Kids’ bodies are small and still developing, so exposure to even tiny amounts of the hormones in animal products on a regular basis can have a large impact. According to a report on hormones in meat and milk that appeared in The Los Angeles Times, “The amount of estradiol in two hamburgers eaten in one day by an 8-year-old boy could increase his total hormone levels by as much as 10 percent, based on conservative assumptions, because young children have very low natural hormone levels.”60 The Cancer Prevention Coalition warns parents that even small amounts of animal products contain enough hormonal residues to harm children, saying, “No dietary levels of hormones are safe, and a dime-sized piece of meat contains billions … of [hormone] molecules.”61
When kids eat the flesh of cows who were treated with hormones, the spike in hormone levels can disrupt the development of their brain and sex organs. According to a report by the European Union on the effects of hormone-laced animal products, “Certain organs are more susceptible to the effects of oestrogens, androgens, and anti-androgens [all hormones used in cows raised for food] during development than during adulthood. These organs include the brain, and the … primary and secondary sex organs.”62
The negative consequences of feeding children meat were clearly demonstrated in Puerto Rico in the early 1980s, when thousands of children experienced premature sexual development and painful ovarian cysts; the culprit was meat from cattle who had been treated with growth-promoting sex hormones.63 The hormones in meat-based diets are also blamed for the early sexual development of young girls in the Western world—nearly half of all African-American girls and 15 percent of their white peers now enter puberty at the age of 8.64
Raising the amount of estrogen and other hormones in our bodies through the consumption of meat and milk can cause other disorders, including gynecomastia, or enlarged male breasts. In one school in Italy, nearly one in three boys aged 3 to 5 and more than half of boys aged 6 to 10 were found to have enlarged breasts, and the hormones in meat were suspected to have caused the disorder.65
It’s no surprise that meat and milk laced with sex hormones are especially harmful to kids, but the farmed-animal industry continues to dose animals with these drugs in spite of the well-documented health risks.
Read more.
58 “SMCM Professor Discovers Cattle Hormones That Leak Into Streams and Alter Fish Reproduction,” Innovations Report 19 Dec. 2003.

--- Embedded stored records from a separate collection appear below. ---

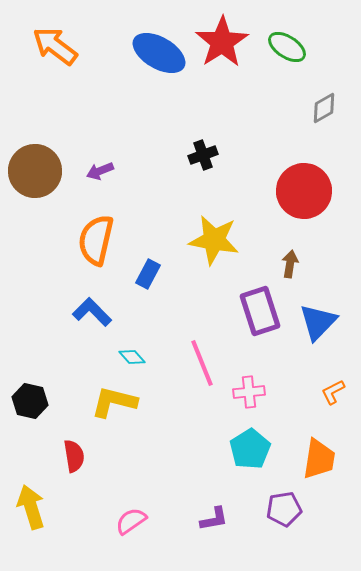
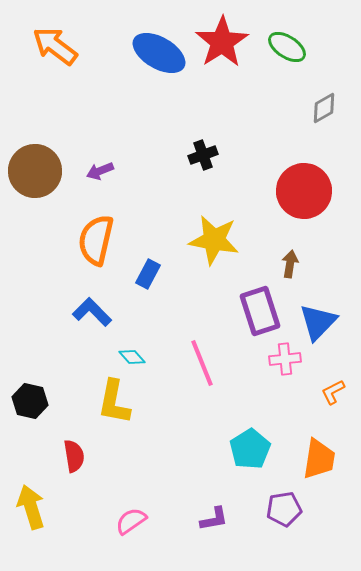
pink cross: moved 36 px right, 33 px up
yellow L-shape: rotated 93 degrees counterclockwise
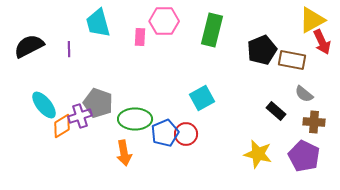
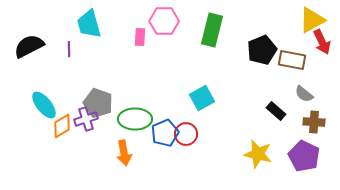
cyan trapezoid: moved 9 px left, 1 px down
purple cross: moved 6 px right, 3 px down
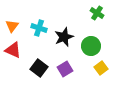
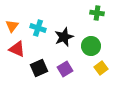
green cross: rotated 24 degrees counterclockwise
cyan cross: moved 1 px left
red triangle: moved 4 px right, 1 px up
black square: rotated 30 degrees clockwise
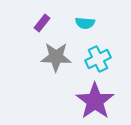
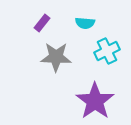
cyan cross: moved 9 px right, 8 px up
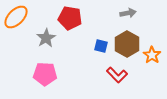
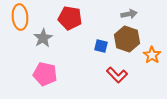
gray arrow: moved 1 px right, 1 px down
orange ellipse: moved 4 px right; rotated 50 degrees counterclockwise
gray star: moved 3 px left
brown hexagon: moved 5 px up; rotated 10 degrees counterclockwise
pink pentagon: rotated 10 degrees clockwise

59 Janet Raloff, “Hormones: Here’s the Beef,” Science News Online 5 Jan. 2002.
60 S. Epstein, “None of Us Should Eat Extra Estrogen,” Los Angeles Times 24 Mar. 1997.
61 Cancer Prevention Coalition, “Hormones in Meat Factsheet” 2005.
62 Scientific Committee on Veterinary Measures Relating to Public Health, “Assessment of Potential Risks to Human Health From Hormone Residues in Bovine Meat and Meat Products,” European Commission, 30 Apr. 1999: 12.
63 Cancer Prevention Coalition, “U.S. Policy Turns Blind Side to Dangers of Meat Additives,” Austin American-Statesman 8 Mar. 1989: A15.
64 Becky Gillette, “Premature Puberty: Is Early Sexual Development the Price of Pollution?” E: The Environmental Magazine Nov.-Dec. 1997.
65 G.M. Fara et al., “Epidemic of Breast Enlargement in an Italian School,” Lancet Aug. 1979: 295-97.